Banned Left Turn on to London Road
The changes to the road layout at the London Road junction are designed to improve public transport efficiency, and protect pedestrians. These improvements are clearly signed, with seven signs in place on approach. Anyone contravening the rules is breaking the law, as well as endangering the safety of themselves and other road users. Ignoring the ban on left hand turns is extremely selfish, and I would urge drivers to take heed of the changes and follow alternative routes.
I visited the junction on Sunday to observe driver behaviour, and yesterday the Police, Council and the Trams to Newhaven team considered the issue. They continue to monitor the situation on an ongoing basis and are in the process of installing changes to the junction to make breaking the ban harder. They will also optimise the operation of the traffic lights at Picardy Place so that the time to get around the junction and turn right into London Road is as efficient as possible. We will continue dialogue with Police Scotland and continue to monitor the junction.

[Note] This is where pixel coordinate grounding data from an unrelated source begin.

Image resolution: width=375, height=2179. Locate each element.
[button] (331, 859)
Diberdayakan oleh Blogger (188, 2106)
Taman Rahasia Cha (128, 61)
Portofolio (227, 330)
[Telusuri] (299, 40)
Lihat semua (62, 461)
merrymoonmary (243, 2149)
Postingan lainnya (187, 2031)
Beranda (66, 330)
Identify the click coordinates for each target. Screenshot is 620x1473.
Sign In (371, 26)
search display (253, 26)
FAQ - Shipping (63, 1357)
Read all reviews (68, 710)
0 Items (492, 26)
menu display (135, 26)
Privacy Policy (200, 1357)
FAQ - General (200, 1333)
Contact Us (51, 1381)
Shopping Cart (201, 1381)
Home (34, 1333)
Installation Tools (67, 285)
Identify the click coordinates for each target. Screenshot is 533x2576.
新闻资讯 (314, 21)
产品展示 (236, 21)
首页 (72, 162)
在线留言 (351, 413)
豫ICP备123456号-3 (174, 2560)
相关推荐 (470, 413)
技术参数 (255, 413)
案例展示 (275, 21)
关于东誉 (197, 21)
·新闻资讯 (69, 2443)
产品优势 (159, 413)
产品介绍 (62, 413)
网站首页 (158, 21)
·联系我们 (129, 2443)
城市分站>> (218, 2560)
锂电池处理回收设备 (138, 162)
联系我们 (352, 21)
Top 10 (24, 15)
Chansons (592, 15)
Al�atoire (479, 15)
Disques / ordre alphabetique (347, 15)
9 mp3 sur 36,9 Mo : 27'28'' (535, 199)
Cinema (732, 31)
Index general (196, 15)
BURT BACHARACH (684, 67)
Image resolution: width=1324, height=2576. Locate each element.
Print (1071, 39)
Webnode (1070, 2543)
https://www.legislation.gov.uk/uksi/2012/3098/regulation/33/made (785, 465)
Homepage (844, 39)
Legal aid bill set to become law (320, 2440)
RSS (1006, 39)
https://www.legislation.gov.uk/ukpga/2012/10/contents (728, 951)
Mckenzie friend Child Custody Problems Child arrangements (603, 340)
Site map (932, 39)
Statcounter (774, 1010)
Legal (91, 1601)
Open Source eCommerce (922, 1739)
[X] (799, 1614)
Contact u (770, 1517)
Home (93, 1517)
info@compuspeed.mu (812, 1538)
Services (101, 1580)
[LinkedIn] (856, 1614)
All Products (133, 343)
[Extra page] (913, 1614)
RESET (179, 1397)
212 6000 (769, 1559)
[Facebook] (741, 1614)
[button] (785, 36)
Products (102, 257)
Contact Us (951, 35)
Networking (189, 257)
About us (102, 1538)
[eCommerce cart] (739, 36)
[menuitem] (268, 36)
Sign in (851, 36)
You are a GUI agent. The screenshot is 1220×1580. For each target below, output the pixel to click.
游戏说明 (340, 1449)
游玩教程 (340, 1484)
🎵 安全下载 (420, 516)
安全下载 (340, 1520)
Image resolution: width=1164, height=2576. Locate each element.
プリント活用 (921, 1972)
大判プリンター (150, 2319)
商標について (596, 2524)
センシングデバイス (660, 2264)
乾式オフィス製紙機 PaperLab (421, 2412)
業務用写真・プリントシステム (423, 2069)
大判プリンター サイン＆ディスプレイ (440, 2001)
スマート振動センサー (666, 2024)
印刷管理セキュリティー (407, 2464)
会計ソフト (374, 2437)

Accessibility of Leith Walk
The safety and comfort of all road users, in particular vulnerable groups, was at the forefront of Trams to Newhaven’s development by the last administration. Ultimately, in addition to the new tram line, this scheme aims to deliver a more welcoming environment for everyone travelling by foot, wheel or bike.
The Council’s project team has worked hard to engage closely with the public from the project’s inception, and the design for Leith Walk was developed in close consultation with the community and stakeholders during 2018 to allow residents, businesses, pedestrians and cyclist to co-exist with buses and trams.
The current layout complies with the Edinburgh Street Design Guidance (ESDG), which recognises that flexibility is required to accommodate a variety of modes in the design of existing streets. The lip between the footway and the cycleway is there to provide clear segregation for visually impaired pedestrians.
I acknowledge, however, that there are genuine concerns regarding this scheme and I will ensure it is closely monitored once it is fully open to the public. Additionally, I have given careful consideration to what lessons can be learnt from what we see unfolding on Leith Walk. Early in 2023 I hope to start the work of collaborating with disability groups to establish an Access Charter against which all transport projects will be assessed. As well as focusing on physical and sensory disabilities, this approach will consider the needs an rights of residents with learning disabilities, neurodiversity and brain injuries.